(Extracted data entries)
──────────

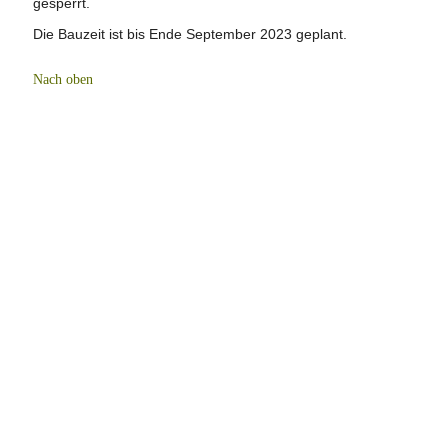
gesperrt.
Die Bauzeit ist bis Ende September 2023 geplant.
Nach oben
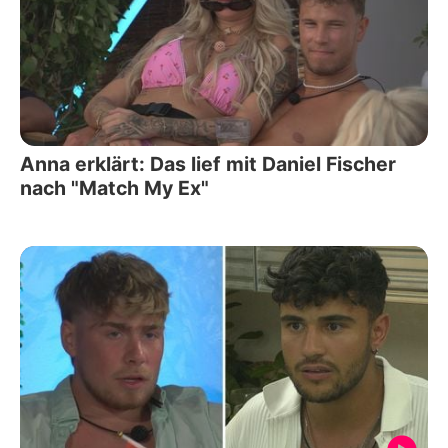
Anna erklärt: Das lief mit Daniel Fischer
nach "Match My Ex"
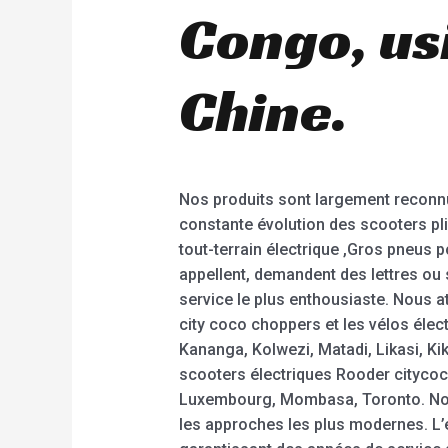
Congo, us
Chine.
Nos produits sont largement reconnus
constante évolution des scooters plia
tout-terrain électrique ,Gros pneus
appellent, demandent des lettres ou 
service le plus enthousiaste. Nous a
city coco choppers et les vélos éle
Kananga, Kolwezi, Matadi, Likasi, Ki
scooters électriques Rooder citycoco
Luxembourg, Mombasa, Toronto. Nous 
les approches les plus modernes. L’e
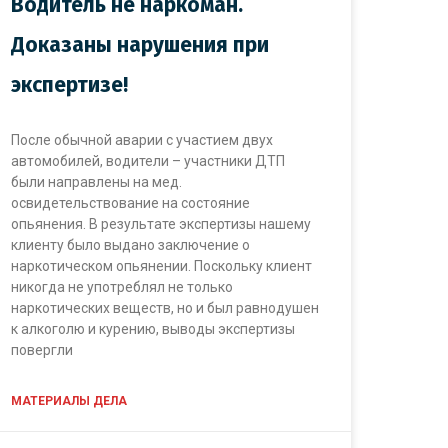
Водитель не наркоман.
Доказаны нарушения при
экспертизе!
После обычной аварии с участием двух
автомобилей, водители – участники ДТП
были направлены на мед.
освидетельствование на состояние
опьянения. В результате экспертизы нашему
клиенту было выдано заключение о
наркотическом опьянении. Поскольку клиент
никогда не употреблял не только
наркотических веществ, но и был равнодушен
к алкоголю и курению, выводы экспертизы
повергли
МАТЕРИАЛЫ ДЕЛА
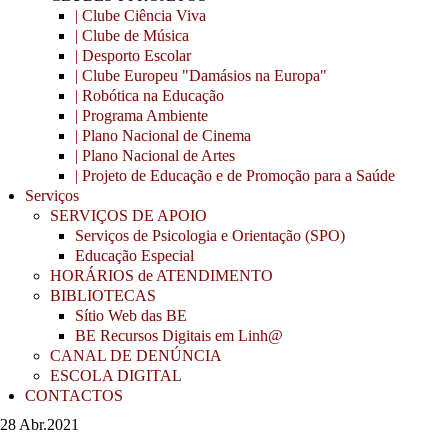
| Clube Ciência Viva
| Clube de Música
| Desporto Escolar
| Clube Europeu "Damásios na Europa"
| Robótica na Educação
| Programa Ambiente
| Plano Nacional de Cinema
| Plano Nacional de Artes
| Projeto de Educação e de Promoção para a Saúde
Serviços
SERVIÇOS DE APOIO
Serviços de Psicologia e Orientação (SPO)
Educação Especial
HORÁRIOS de ATENDIMENTO
BIBLIOTECAS
Sítio Web das BE
BE Recursos Digitais em Linh@
CANAL DE DENÚNCIA
ESCOLA DIGITAL
CONTACTOS
28 Abr.
2021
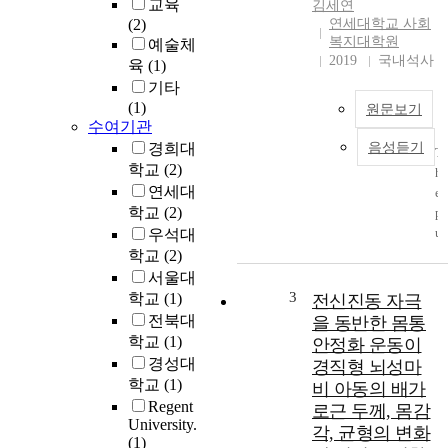
교육
김세연
t
(2)
연세대학교 사회
o
복지대학원
예술체
u
2019
국내석사
육
(1)
n
기타
d
(1)
원문보기
e
수여기관
r
경희대
음성듣기
T
s
학교
(2)
h
t
연세대
e
a
학교
(2)
p
n
u
우석대
d
r
학교
(2)
t
p
서울대
h
o
3
e
학교
(1)
전신진동 자극
s
e
전북대
을 동반한 몸통
e
x
학교
(1)
안정화 운동이
o
p
경성대
경직형 뇌성마
f
e
학교
(1)
비 아동의 배가
t
r
Regent
로근 두께, 몸감
h
i
University.
각, 균형의 변화
i
e
(1)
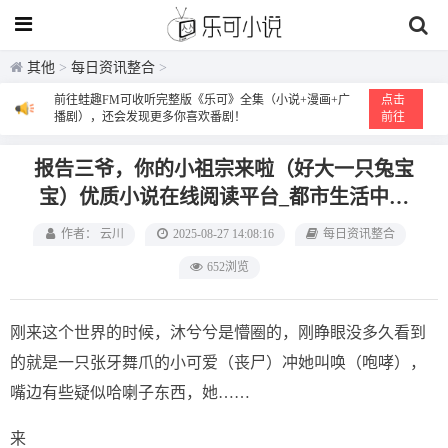
其他
>
每日资讯整合
>
前往蛙趣FM可收听完整版《乐可》全集（小说+漫画+广
点击
播剧），还会发现更多你喜欢番剧！
前往
报告三爷，你的小祖宗来啦（好大一只兔宝
宝）优质小说在线阅读平台_都市生活中的
温暖成长与甜美冒险
作者： 云川
2025-08-27 14:08:16
每日资讯整合
652浏览
刚来这个世界的时候，沐兮兮是懵圈的，刚睁眼没多久看到
的就是一只张牙舞爪的小可爱（丧尸）冲她叫唤（咆哮），
嘴边有些疑似哈喇子东西，她……
来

──────────

YOUR ASSIGNMENT |
In the data above, copy every line where the string "Educação" appears.

TASK ANSWER |
| Robótica na Educação
| Projeto de Educação e de Promoção para a Saúde
Educação Especial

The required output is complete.